Results and Discussion

The route for synthesizing GAGG:2%Ce3+ TCs is shown in Figure 1a. The morphology of raw materials used are shown in Figure 1b and the particles of Gd2O3, Al2O3,

Ga2O3, and Ce2(CO3)3 have different shapes with sizes of about 3-30 μm. The milled raw materials were mixed uniformly and kept their own morphologies (Figure 1c). The size of the milled powders was reduced and 70% of the powders have a size smaller than 0.31 μm (Figure 1e). The morphology of the powders after sieving was homogeneous and different from that of the milled powders (Figure 1d), indicating that raw materials have a preparatory reaction with each other. For the sieved powders, 60% of their size is less than 0.33 μm (Figure 1f) and the specific surface area is 3.92 m2/g.

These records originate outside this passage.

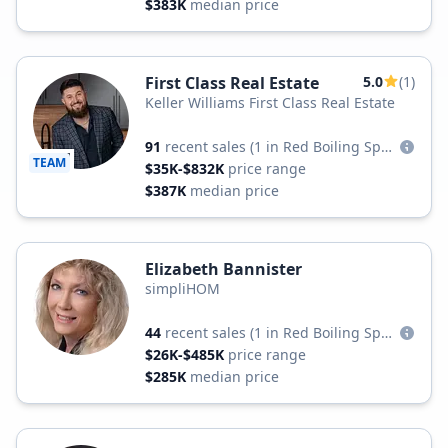
$383K
median price
First Class Real Estate
5.0
(1)
Keller Williams First Class Real Estate
91
recent sales
(1 in Red Boiling Springs)
TEAM
$35K-$832K
price range
$387K
median price
Elizabeth Bannister
simpliHOM
44
recent sales
(1 in Red Boiling Springs)
$26K-$485K
price range
$285K
median price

Controlling precursor powders that have a small size and a high specific surface enables the preparation of perfect TCs with high transparence.

Figure 1. Route of fabricating GAGG:2%Ce3+ TCs (a). SEM images of Gd2O3, Al2O3, Ga2O3, and Ce2(CO3)3 raw materials (b), milled powders (c), and powders after sieving (d). Particle size distributions of milled (e) and sieved powders (f). (a)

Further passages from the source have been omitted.